From the line with "Doctor’s Recipes B12 5000 mcg" to the line with "Innenmaße HxBxT", output every line below exactly, both ends included. Skip the pictures.
━━━━━━
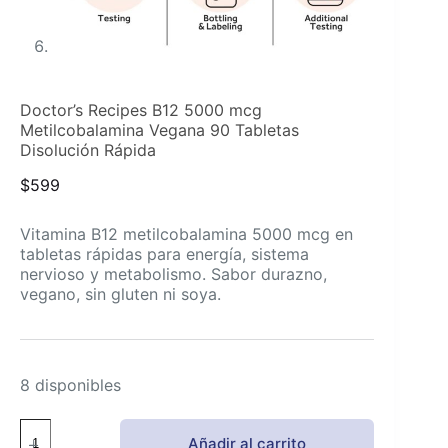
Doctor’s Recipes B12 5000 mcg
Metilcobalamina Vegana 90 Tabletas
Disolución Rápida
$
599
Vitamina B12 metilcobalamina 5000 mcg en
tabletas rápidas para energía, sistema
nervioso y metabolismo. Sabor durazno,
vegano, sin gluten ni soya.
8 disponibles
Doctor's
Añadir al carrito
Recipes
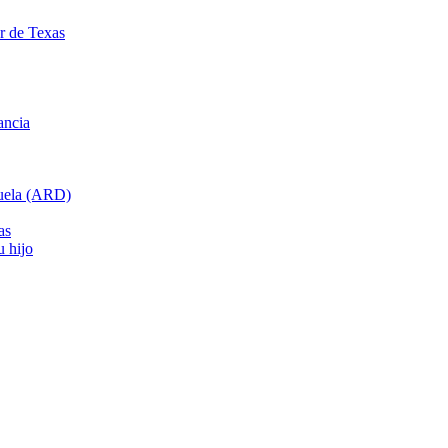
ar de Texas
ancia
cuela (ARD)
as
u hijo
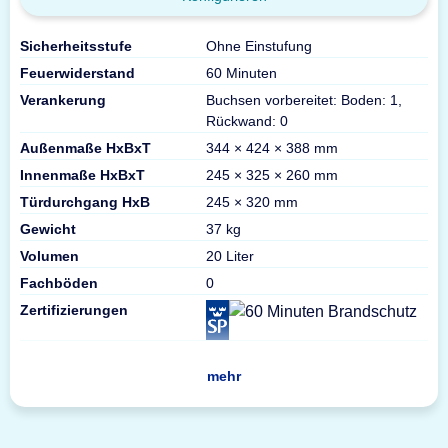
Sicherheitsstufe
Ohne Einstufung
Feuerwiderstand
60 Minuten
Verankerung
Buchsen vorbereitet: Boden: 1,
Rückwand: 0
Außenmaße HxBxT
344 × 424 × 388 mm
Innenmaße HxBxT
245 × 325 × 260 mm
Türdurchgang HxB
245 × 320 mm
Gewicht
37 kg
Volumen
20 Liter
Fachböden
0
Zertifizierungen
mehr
━━━━━━
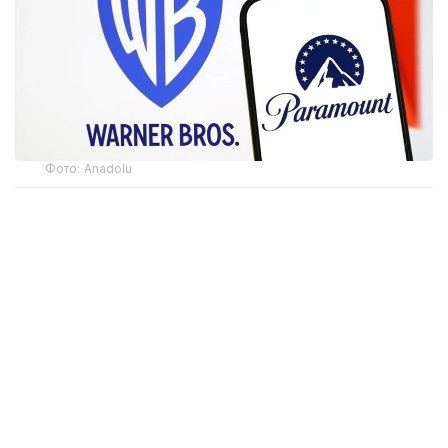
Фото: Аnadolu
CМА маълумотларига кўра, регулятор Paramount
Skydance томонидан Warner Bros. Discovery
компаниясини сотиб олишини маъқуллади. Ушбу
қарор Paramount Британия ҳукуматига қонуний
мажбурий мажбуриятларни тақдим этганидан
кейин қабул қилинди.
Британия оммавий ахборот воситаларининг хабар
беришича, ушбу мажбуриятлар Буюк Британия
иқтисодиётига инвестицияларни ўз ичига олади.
━━━━━━
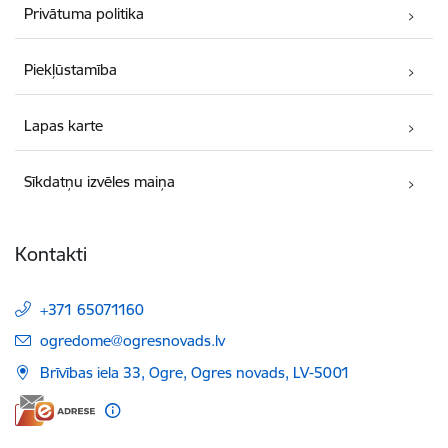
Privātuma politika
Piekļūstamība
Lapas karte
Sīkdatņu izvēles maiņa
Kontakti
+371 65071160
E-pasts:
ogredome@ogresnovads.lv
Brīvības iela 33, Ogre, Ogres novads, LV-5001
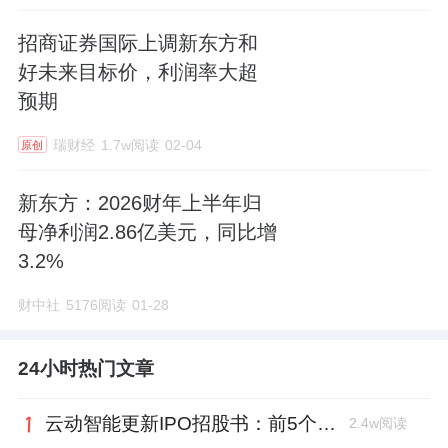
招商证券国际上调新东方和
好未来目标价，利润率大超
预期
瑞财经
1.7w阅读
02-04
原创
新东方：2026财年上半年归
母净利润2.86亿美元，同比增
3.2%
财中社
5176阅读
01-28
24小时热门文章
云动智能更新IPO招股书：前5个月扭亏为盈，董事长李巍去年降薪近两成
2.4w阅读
━━━━━━
■ Output for this exercise
Doctor’s Recipes B12 5000 mcg
Metilcobalamina Vegana 90 Tabletas
Disolución Rápida
$
599
Vitamina B12 metilcobalamina 5000 mcg en
tabletas rápidas para energía, sistema
nervioso y metabolismo. Sabor durazno,
vegano, sin gluten ni soya.
8 disponibles
Doctor's
Añadir al carrito
Recipes
ar de Texas
ancia
cuela (ARD)
as
u hijo
Sicherheitsstufe
Ohne Einstufung
Feuerwiderstand
60 Minuten
Verankerung
Buchsen vorbereitet: Boden: 1,
Rückwand: 0
Außenmaße HxBxT
344 × 424 × 388 mm
Innenmaße HxBxT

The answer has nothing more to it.